Using Email to Generate Leads
Sarah is puzzled by her sales funnel. She has a large number of people in it. They read her blog posts and when she has an opportunity to ask, they all say how much they appreciate them. Despite this, she struggles to convert them into customers.
A number become customers but the rest seem perfectly happy reading her emails and blog posts. She produces a lot of high quality content, but why?
Why would someone forward your emails?
Perhaps Sarah needs to think of her list not so much as potential customers, as followers who know like and trust her. There are many reasons they choose not to be her customer at present but that does not mean they are unwilling to support her business in other ways.
She gets positive responses to her posts, so she is building networks of goodwill. There are many ways she can use goodwill, for example low-end events, webinars, testimonials (text or video) but perhaps the easiest is to forward her emails.

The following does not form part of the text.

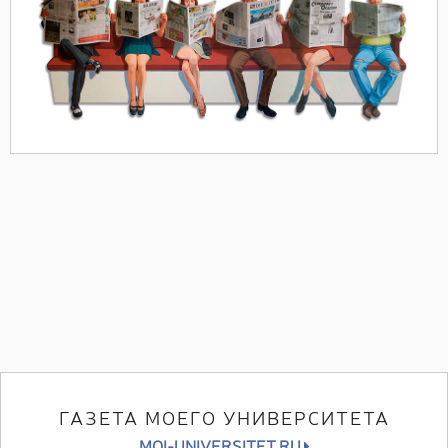
ГАЗЕТА МОЕГО УНИВЕРСИТЕТА
MOI-UNIVERSITET.RU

Sometimes a satisfied customer recommends her services to their contacts. This is word of mouth marketing. It is possible to structure marketing so customers bear her business in mind. Forwarding an email to contacts who may be interested is not a big ask. It takes a few moments to think of someone and forward, perhaps with a brief message.
It is short of making a recommendation of her services, hard for people who have not yet used them but not if all she asks is they recommend what they have experienced.
How to get people to forward emails
The key to getting people to forward emails is to ask them. Drop in a line that explains who you are trying to reach and ask your followers to forward emails to people they know who may be interested.
It’s easy and if your content appeals, it grows your list. Remember, if the email is forwarded to someone new, what do you want them to do? You need a link in your email to a webpage, maybe a blog post or a landing page. There you can invite new visitors to sign up to your list.
It is possible to set up website pages that don’t display a sign-up form to people who are on your list. Ideally, use something like that but otherwise signal on the page newcomers are welcome to sign up.
Think through each step. Why would a newcomer open this email? Maybe because they trust the person from your list who sent it. Why would they click on the link provided in the email? On the website, why would they sign up?
Affiliate Marketing
A final thought. Can you offer incentives to your followers? This may be access to more material, discounts, conversations with you … For higher end offers, you might offer a percentage of fees for each referral that signs up.
This approach is called affiliate marketing and is most effective where you have a product affiliates are willing to offer to their lists on your behalf. Those who respond to your affiliates’ emails sign up to your list and may in time become customers.
This works where affiliates have high quality lists. For a great offer, affiliates may offer bonuses to their lists. They benefit and so do you.
This approach is sometimes known as a Product Launch. This is not like asking people on your list to forward emails. You are asking people who are well-established to share their list with you. They do that only if they believe in you and your offer.
Affiliate marketing is an advanced approach to marketing. For most, the challenge is to effectively promote events, products or services.